» EXERCISE DESCRIPTION: The data below should be restated word for word, with every picture omitted.

» DATA RECORDS:
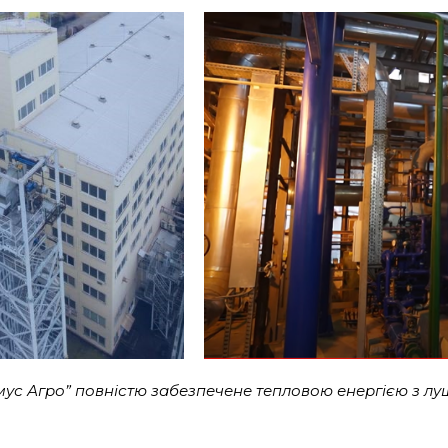
ус Агро” повністю забезпечене тепловою енергією з лу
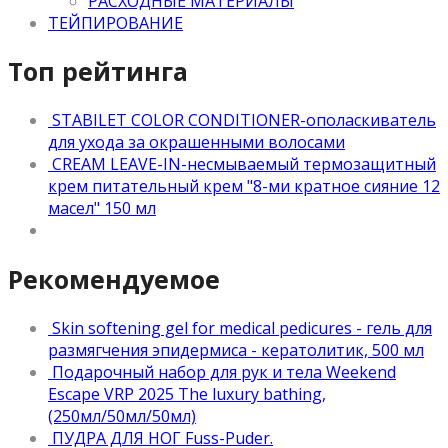
РАСХОДНЫЕ МАТЕРИАЛЫ
ТЕЙПИРОВАНИЕ
Топ рейтинга
STABILET COLOR CONDITIONER-ополаскиватель
для ухода за окрашенными волосами
CREAM LEAVE-IN-несмываемый термозащитный
крем питательный крем "8-ми кратное сияние 12
масел" 150 мл
Рекомендуемое
Skin softening gel for medical pedicures - гель для
размягчения эпидермиса - кератолитик, 500 мл
Подарочный набор для рук и тела Weekend
Escape VRP 2025 The luxury bathing,
(250мл/50мл/50мл)
ПУДРА ДЛЯ НОГ Fuss-Puder.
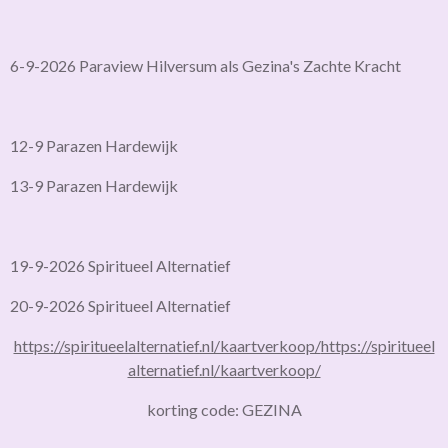
6-9-2026 Paraview Hilversum als Gezina's Zachte Kracht
12-9 Parazen Hardewijk
13-9 Parazen Hardewijk
19-9-2026 Spiritueel Alternatief
20-9-2026 Spiritueel Alternatief
https://spiritueelalternatief.nl/kaartverkoop/
https://spiritueel
alternatief.nl/kaartverkoop/
korting code: GEZINA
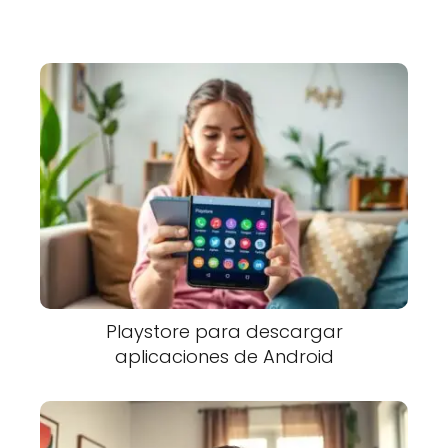
Playstore para descargar
aplicaciones de Android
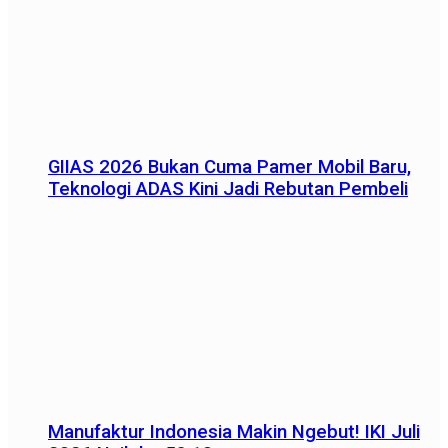
GIIAS 2026 Bukan Cuma Pamer Mobil Baru,
Teknologi ADAS Kini Jadi Rebutan Pembeli
Manufaktur Indonesia Makin Ngebut! IKI Juli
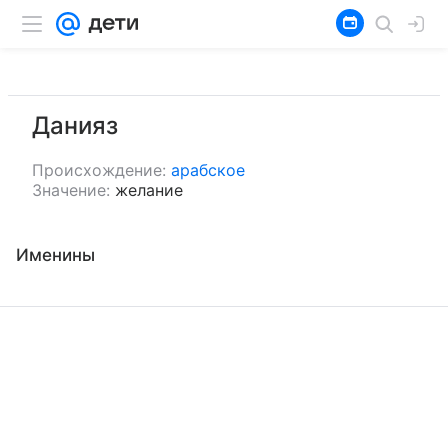
Данияз
Происхождение:
арабское
Значение:
желание
Именины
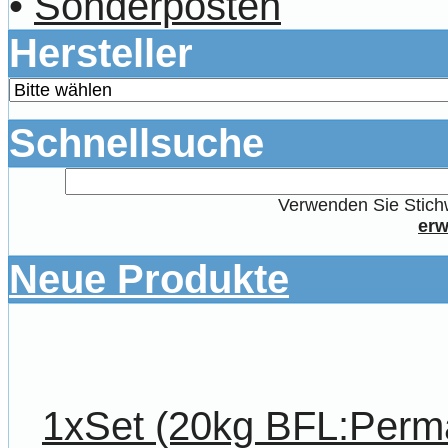
•
Sonderposten
Hersteller
Schnellsuche
Verwenden Sie Stichw
erw
Neue Produkte
1xSet (20kg BFL:Perm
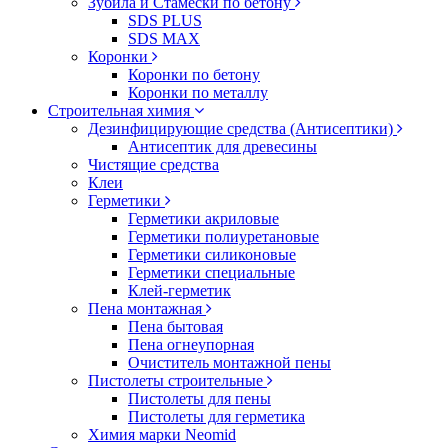
Зубила и Стамески по бетону
SDS PLUS
SDS MAX
Коронки
Коронки по бетону
Коронки по металлу
Строительная химия
Дезинфицирующие средства (Антисептики)
Антисептик для древесины
Чистящие средства
Клеи
Герметики
Герметики акриловые
Герметики полиуретановые
Герметики силиконовые
Герметики специальные
Клей-герметик
Пена монтажная
Пена бытовая
Пена огнеупорная
Очиститель монтажной пены
Пистолеты строительные
Пистолеты для пены
Пистолеты для герметика
Химия марки Neomid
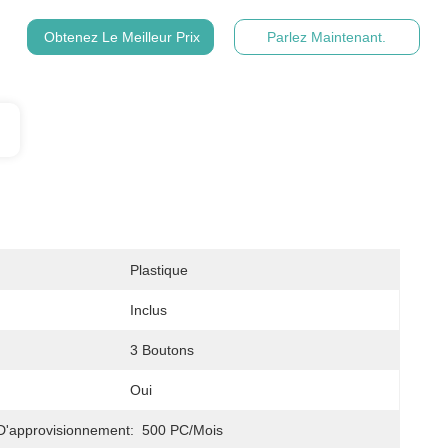
Obtenez Le Meilleur Prix
Parlez Maintenant.
Plastique
Inclus
3 Boutons
Oui
D'approvisionnement:
500 PC/mois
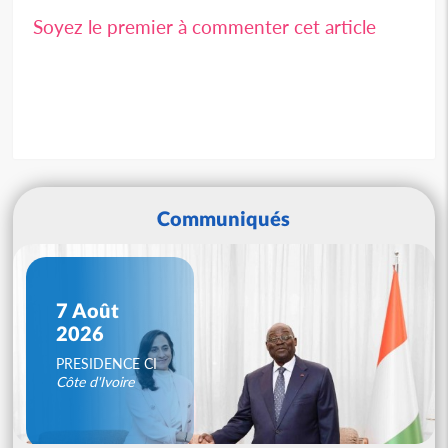
Soyez le premier à commenter cet article
Communiqués
7 Août
2026
PRESIDENCE CI
Côte d'Ivoire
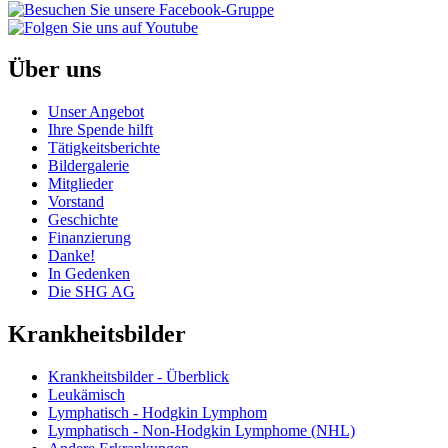
Über uns
Unser Angebot
Ihre Spende hilft
Tätigkeitsberichte
Bildergalerie
Mitglieder
Vorstand
Geschichte
Finanzierung
Danke!
In Gedenken
Die SHG AG
Krankheitsbilder
Krankheitsbilder - Überblick
Leukämisch
Lymphatisch - Hodgkin Lymphom
Lymphatisch - Non-Hodgkin Lymphome (NHL)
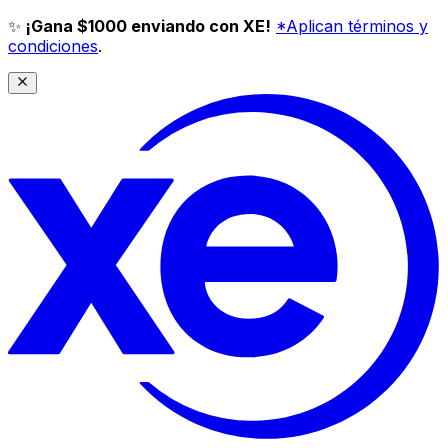
✨
¡Gana $1000 enviando con XE!
*Aplican términos y
condiciones
.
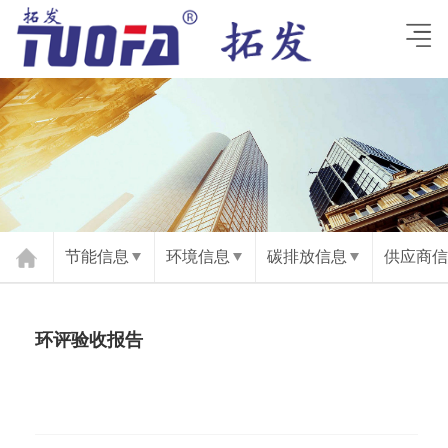
节能信息
环境信息
碳排放信息
供应商信
环评验收报告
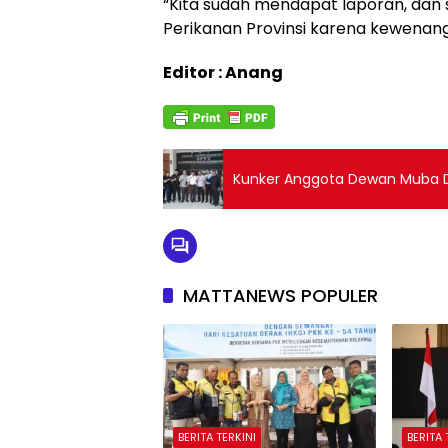
“Kita sudah mendapat laporan, dan s
Perikanan Provinsi karena kewenanga
Editor : Anang
Kunker Anggota Dewan Muba D
MATTANEWS POPULER
BERITA TERKINI
BERITA 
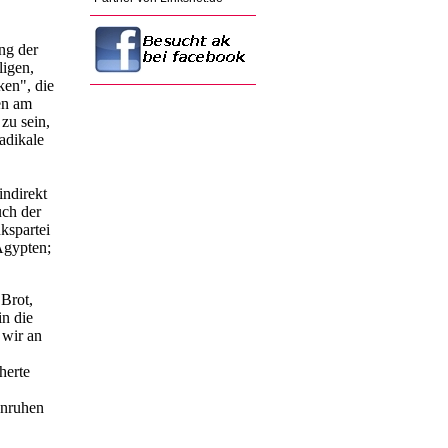
ng der
ligen,
ken", die
en am
zu sein,
adikale
indirekt
uch der
kspartei
Ägypten;
"Brot,
in die
 wir an
herte
Unruhen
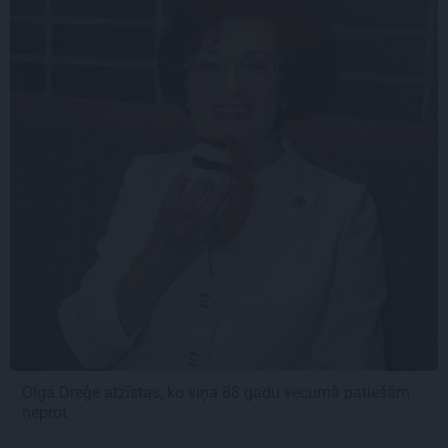
Olga Dreģe atzīstas, ko viņa 88 gadu vecumā patiešām
neprot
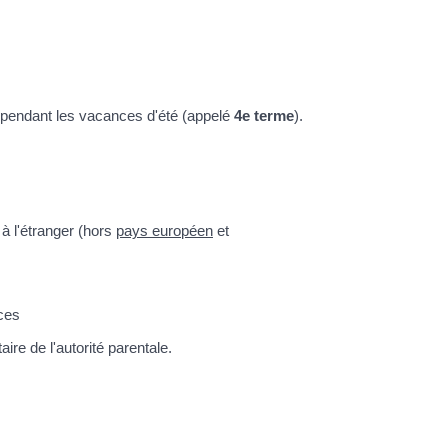
e pendant les vacances d'été (appelé
4
e
terme
).
à l'étranger (hors
pays européen
et
ces
re de l'autorité parentale.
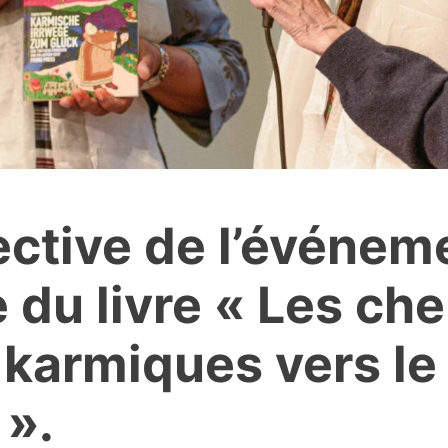
ctive de l’événeme
du livre « Les ch
 karmiques vers le
 ».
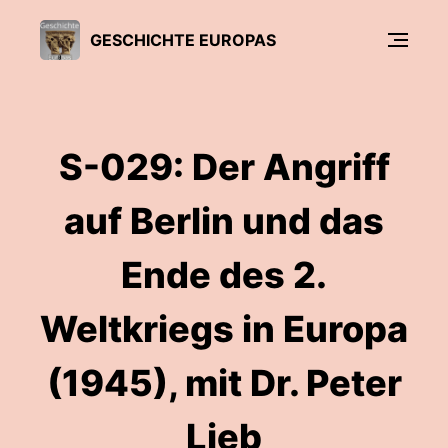
GESCHICHTE EUROPAS
S-029: Der Angriff
auf Berlin und das
Ende des 2.
Weltkriegs in Europa
(1945), mit Dr. Peter
Lieb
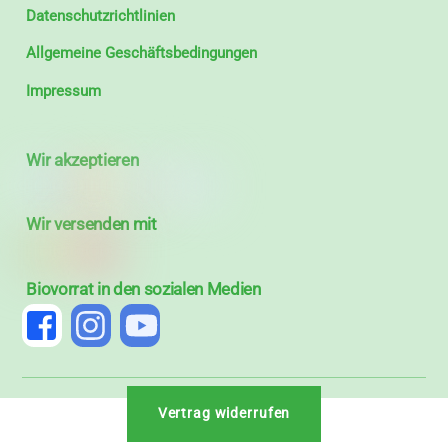
Datenschutzrichtlinien
Allgemeine Geschäftsbedingungen
Impressum
Wir akzeptieren
Wir versenden mit
Biovorrat in den sozialen Medien
Vertrag widerrufen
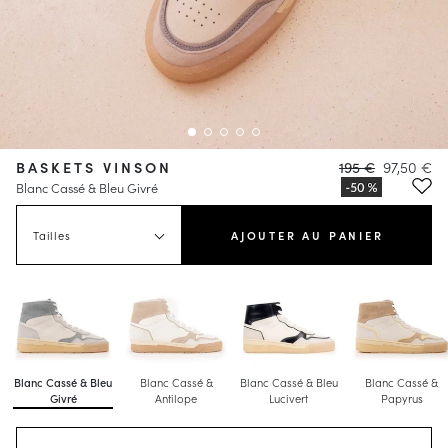
BASKETS VINSON
195 €
97,50 €
Blanc Cassé & Bleu Givré
Tailles
AJOUTER AU PANIER
Blanc Cassé & Bleu
Blanc Cassé &
Blanc Cassé & Bleu
Blanc Cassé &
Givré
Antilope
Lucivert
Papyrus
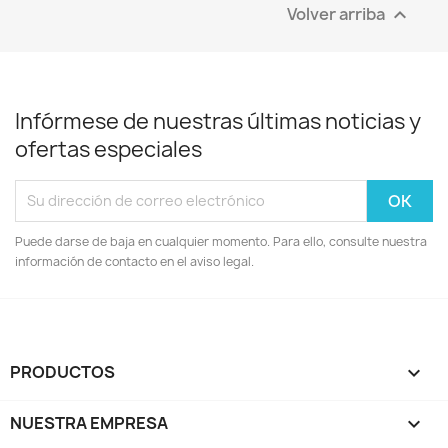
Volver arriba

Infórmese de nuestras últimas noticias y
ofertas especiales
Puede darse de baja en cualquier momento. Para ello, consulte nuestra
información de contacto en el aviso legal.
PRODUCTOS

NUESTRA EMPRESA


» TASK ANSWER:
ус Агро” повністю забезпечене тепловою енергією з лу
РАСХОДНЫЕ МАТЕРИАЛЫ
ТЕЙПИРОВАНИЕ
Топ рейтинга
STABILET COLOR CONDITIONER-ополаскиватель
для ухода за окрашенными волосами
CREAM LEAVE-IN-несмываемый термозащитный
крем питательный крем "8-ми кратное сияние 12
масел" 150 мл
Рекомендуемое
Skin softening gel for medical pedicures - гель для
размягчения эпидермиса - кератолитик, 500 мл
Подарочный набор для рук и тела Weekend
Escape VRP 2025 The luxury bathing,
(250мл/50мл/50мл)
ПУДРА ДЛЯ НОГ Fuss-Puder.
6-9-2026 Paraview Hilversum als Gezina's Zachte Kracht
12-9 Parazen Hardewijk
13-9 Parazen Hardewijk
19-9-2026 Spiritueel Alternatief
20-9-2026 Spiritueel Alternatief
https://spiritueelalternatief.nl/kaartverkoop/
https://spiritueel
alternatief.nl/kaartverkoop/
korting code: GEZINA
Playstore para descargar
aplicaciones de Android
GIIAS 2026 Bukan Cuma Pamer Mobil Baru,
Teknologi ADAS Kini Jadi Rebutan Pembeli
Manufaktur Indonesia Makin Ngebut! IKI Juli
Данияз
Происхождение:
арабское
Значение:
желание
Именины
•
Sonderposten
Hersteller
Schnellsuche
Verwenden Sie Stichw
erw
Neue Produkte
1xSet (20kg BFL:Perm
Зубила и Стамески по бетону
SDS PLUS
SDS MAX
Коронки
Коронки по бетону
Коронки по металлу
Строительная химия
Дезинфицирующие средства (Антисептики)
Антисептик для древесины
Чистящие средства
Клеи
Герметики
Герметики акриловые
Герметики полиуретановые
Герметики силиконовые
Герметики специальные
Клей-герметик
Пена монтажная
Пена бытовая
Пена огнеупорная
Очиститель монтажной пены
Пистолеты строительные
Пистолеты для пены
Пистолеты для герметика
Химия марки Neomid
Obtenez Le Meilleur Prix
Parlez Maintenant.
Plastique
Inclus
3 Boutons
Oui
D'approvisionnement:
500 PC/mois
Soyez le premier à commenter cet article
Communiqués
7 Août
2026
PRESIDENCE CI
Côte d'Ivoire
Über uns
Unser Angebot
Ihre Spende hilft
Tätigkeitsberichte
Bildergalerie
Mitglieder
Vorstand
Geschichte
Finanzierung
Danke!
In Gedenken
Die SHG AG
Krankheitsbilder
Krankheitsbilder - Überblick
Leukämisch
Lymphatisch - Hodgkin Lymphom
Lymphatisch - Non-Hodgkin Lymphome (NHL)
✨
¡Gana $1000 enviando con XE!
*Aplican términos y
condiciones
.
节能信息
环境信息
碳排放信息
供应商信
环评验收报告
“Kita sudah mendapat laporan, dan s
Perikanan Provinsi karena kewenanga
Editor : Anang
Kunker Anggota Dewan Muba D
MATTANEWS POPULER
BERITA TERKINI
BERITA 
ng der
ligen,
ken", die
en am
zu sein,
adikale
indirekt
uch der
kspartei
Ägypten;
"Brot,
in die
 wir an
herte
Unruhen
Olga Dreģe atzīstas, ko viņa 88 gadu vecumā patiešām
neprot
e pendant les vacances d'été (appelé
4
e
terme
).
à l'étranger (hors
pays européen
et
ces
re de l'autorité parentale.
ctive de l’événeme
du livre « Les ch
 karmiques vers le
 ».
GESCHICHTE EUROPAS
S-029: Der Angriff
auf Berlin und das
Ende des 2.
Weltkriegs in Europa
(1945), mit Dr. Peter
Lieb
Datenschutzrichtlinien
Allgemeine Geschäftsbedingungen
Impressum
Wir akzeptieren
Wir versenden mit
Biovorrat in den sozialen Medien
Vertrag widerrufen
BASKETS VINSON
195 €
97,50 €
Blanc Cassé & Bleu Givré
Tailles
AJOUTER AU PANIER
Blanc Cassé & Bleu
Blanc Cassé &
Blanc Cassé & Bleu
Blanc Cassé &
Givré
Antilope
Lucivert
Papyrus
Volver arriba

Infórmese de nuestras últimas noticias y
ofertas especiales
Puede darse de baja en cualquier momento. Para ello, consulte nuestra
información de contacto en el aviso legal.
PRODUCTOS

NUESTRA EMPRESA


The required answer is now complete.